Why “boring baselines beat fancy models” here

The takeaway from forecasting research over the last 40 years (M-competitions, Makridakis et al.) is consistent: on short horizons with little history, simple models are frequently better than ML/deep learning. Three reasons play out in this dataset:

  1. Bias-variance — sophisticated models have many parameters. With 21 months of training, parameter estimates are noisy. Naive has zero parameters; it can’t overfit.
  2. No exogenous regressors — we forecast on revenue alone. ARIMA-class models and ETS have nothing to cling to except the autocorrelation in the series, which is weak with monthly retail data.
  3. Heterogeneity — 10 categories, each with its own dynamic. A single model class often doesn’t fit all of them; per-category model selection (or hierarchical pooling) helps a lot but needs more data than we have.
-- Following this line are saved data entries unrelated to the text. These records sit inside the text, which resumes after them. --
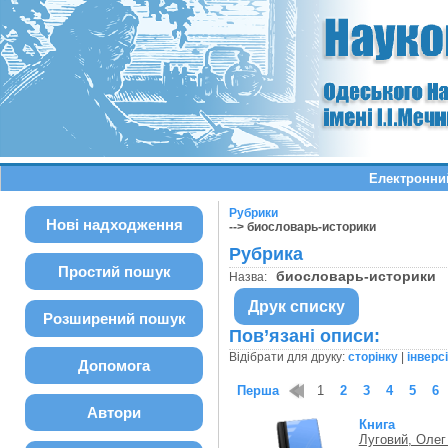
Електронний
Рубрики
Нові надходження
--> биословарь-историки
Рубрика
Простий пошук
биословарь-историки
Назва:
Друк списку
Розширений пошук
Пов’язані описи:
Відібрати для друку:
сторінку
|
інверс
Допомога
Перша
1
2
3
4
5
6
Автори
Книга
Луговий, Оле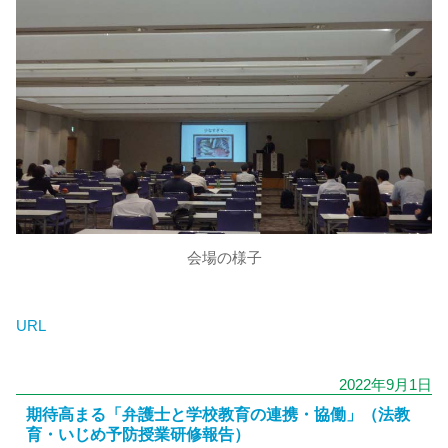
会場の様子
URL
2022年9月1日
期待高まる「弁護士と学校教育の連携・協働」（法教
育・いじめ予防授業研修報告）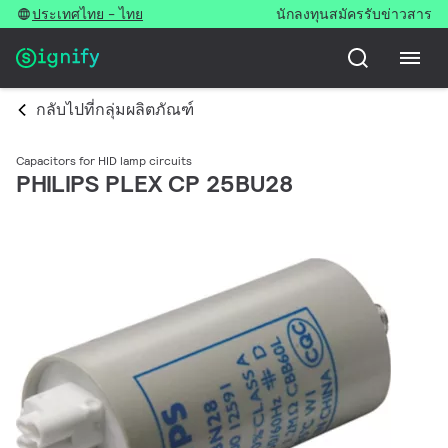
ประเทศไทย - ไทย
นักลงทุน
สมัครรับข่าวสาร
กลับไปที่กลุ่มผลิตภัณฑ์
Capacitors for HID lamp circuits
PHILIPS PLEX CP 25BU28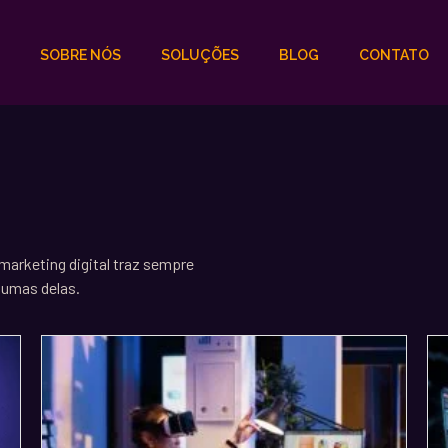
SOBRE NÓS
SOLUÇÕES
BLOG
CONTATO
arketing digital traz sempre
lgumas delas.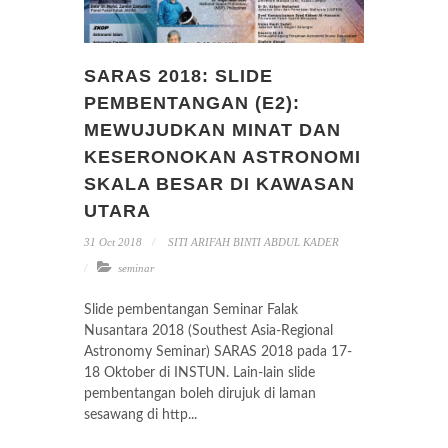
SARAS 2018: SLIDE
PEMBENTANGAN (E2):
MEWUJUDKAN MINAT DAN
KESERONOKAN ASTRONOMI
SKALA BESAR DI KAWASAN
UTARA
31 Oct 2018
SITI ARIFAH BINTI ABDUL KADER
seminar
Slide pembentangan Seminar Falak
Nusantara 2018 (Southest Asia-Regional
Astronomy Seminar) SARAS 2018 pada 17-
18 Oktober di INSTUN. Lain-lain slide
pembentangan boleh dirujuk di laman
sesawang di http...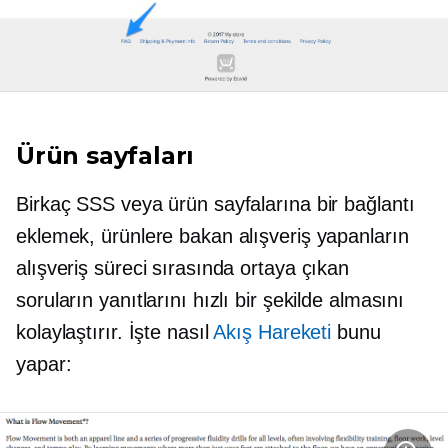
Ürün sayfaları
Birkaç SSS veya ürün sayfalarına bir bağlantı
eklemek, ürünlere bakan alışveriş yapanların
alışveriş süreci sırasında ortaya çıkan
soruların yanıtlarını hızlı bir şekilde almasını
kolaylaştırır. İşte nasıl
Akış Hareketi
bunu
yapar: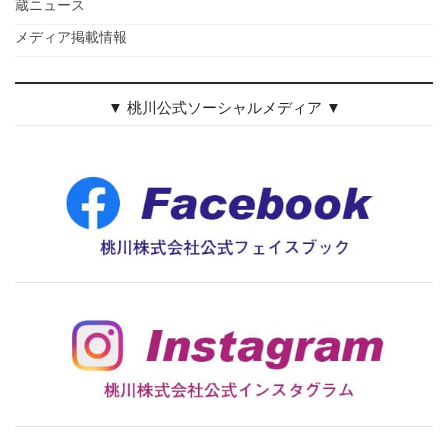
蔵ニュース
メディア掲載情報
▼ 桃川公式ソーシャルメディア ▼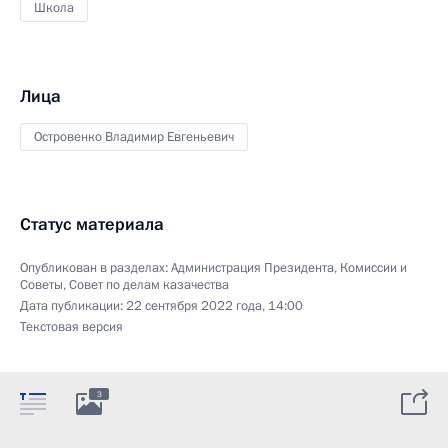
Школа
Лица
Островенко Владимир Евгеньевич
Статус материала
Опубликован в разделах:
Администрация Президента
,
Комиссии и
Советы
,
Совет по делам казачества
Дата публикации:
22 сентября 2022 года, 14:00
Текстовая версия
3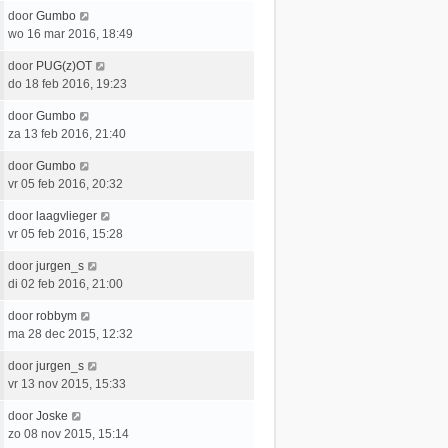
a
t
e
c
L
door
Gumbo
t
e
r
h
a
wo 16 mar 2016, 18:49
s
b
i
t
a
t
e
c
L
door
PUG(z)OT
t
e
r
h
a
do 18 feb 2016, 19:23
s
b
i
t
a
t
e
c
L
door
Gumbo
t
e
r
h
a
za 13 feb 2016, 21:40
s
b
i
t
a
t
e
c
L
door
Gumbo
t
e
r
h
a
vr 05 feb 2016, 20:32
s
b
i
t
a
t
e
c
L
door
laagvlieger
t
e
r
h
a
vr 05 feb 2016, 15:28
s
b
i
t
a
t
e
c
L
door
jurgen_s
t
e
r
h
a
di 02 feb 2016, 21:00
s
b
i
t
a
t
e
c
L
door
robbym
t
e
r
h
a
ma 28 dec 2015, 12:32
s
b
i
t
a
t
e
c
L
door
jurgen_s
t
e
r
h
a
vr 13 nov 2015, 15:33
s
b
i
t
a
t
e
c
L
door
Joske
t
e
r
h
a
zo 08 nov 2015, 15:14
s
b
i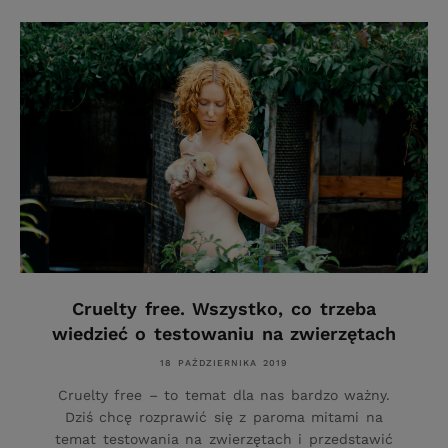
Cruelty free. Wszystko, co trzeba
wiedzieć o testowaniu na zwierzętach
18 PAŹDZIERNIKA 2019
Cruelty free – to temat dla nas bardzo ważny.
Dziś chcę rozprawić się z paroma mitami na
temat testowania na zwierzętach i przedstawić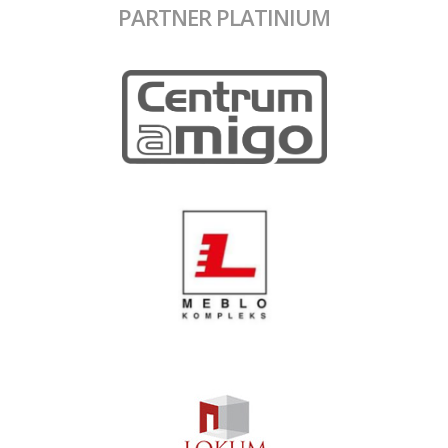
PARTNER PLATINIUM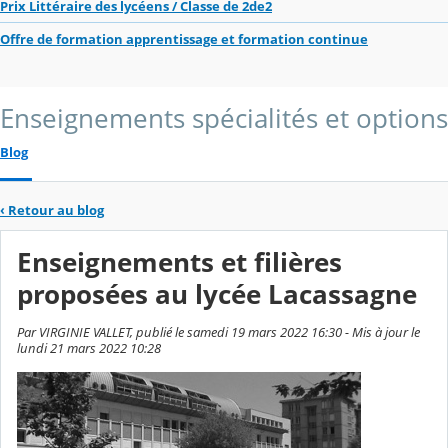
Prix Littéraire des lycéens / Classe de 2de2
Offre de formation apprentissage et formation continue
Enseignements spécialités et options
Blog
‹
Retour au blog
Enseignements et filières
proposées au lycée Lacassagne
Par VIRGINIE VALLET, publié le samedi 19 mars 2022 16:30 - Mis à jour le
lundi 21 mars 2022 10:28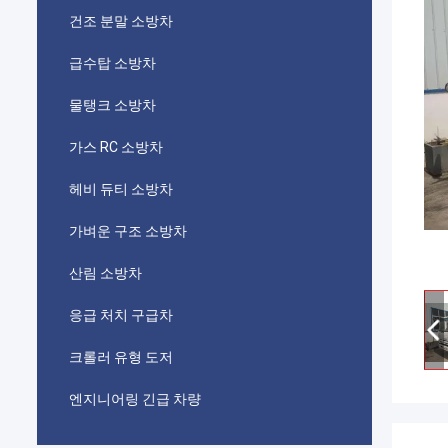
건조 분말 소방차
급수탑 소방차
물탱크 소방차
가스 RC 소방차
헤비 듀티 소방차
가벼운 구조 소방차
산림 소방차
응급 처치 구급차
크롤러 유형 도저
엔지니어링 긴급 차량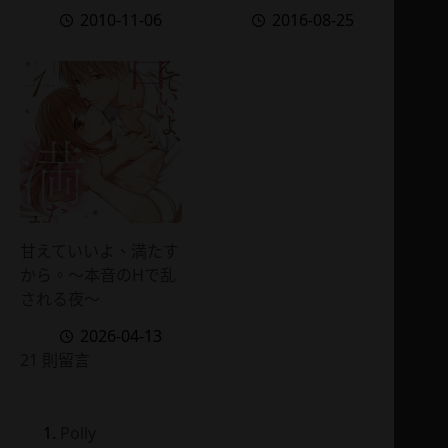
2010-11-06
2016-08-25
甘えていいよ、満たす
から。～本音のHで乱
される夜～
2026-04-13
21 則留言
Polly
For this dataset, the right operational approach would be:

  • Use seasonal naive as the production baseline — it captures the dominant signal (annual cyclicality) with zero training time.
  • Reserve Auto-ARIMA / ETS for categories where they clearly outperform — measure per category × roll, switch only on persistent improvement (rolling-origin CV captures this).
  • Don’t trust point forecasts blindly — plan inventory with prediction intervals (the Auto-ARIMA panels in Forecast vs. actual below show 80 % CIs as shaded bands) to express the true uncertainty.

Limitations

  • ~24 months is genuinely too few for confident seasonal modeling. In production, you’d want 3–5 years.
  • Synthetic data has no embedded seasonality. Our generator produces uniform-in-time transactions modulo trend; real retail has strong holiday peaks (Christmas, Easter, summer for outdoor) that would make seasonal models far more useful than they appear here.
  • Cross-category dependencies aren’t modeled. Hierarchical / multivariate models (e.g. VAR, hierarchical reconciliation in hierarchicalforecast) would exploit shared structure across categories.
  • Single 80 % CI per Auto-ARIMA. The plot shows the Auto-ARIMA-derived interval; the naive / seasonal-naive / ETS panels would also benefit from interval reporting (e.g. via the residual-bootstrap approach), which we don’t show here.

How this chapter fits the rest

Chapter Time direction Output
04 — CLV (BG/NBD) Forward, per customer Expected per-customer purchases & revenue
06 — Survival Forward, per customer When does the return probability decay?
07 — Forecasting (this) Forward, per category Aggregate revenue trajectory

CLV and Survival are individual; Forecasting is aggregate. A retailer needs both: CLV/Survival to decide whom to target with personalized offers, Forecasting to decide how much stock to order and what budget to plan.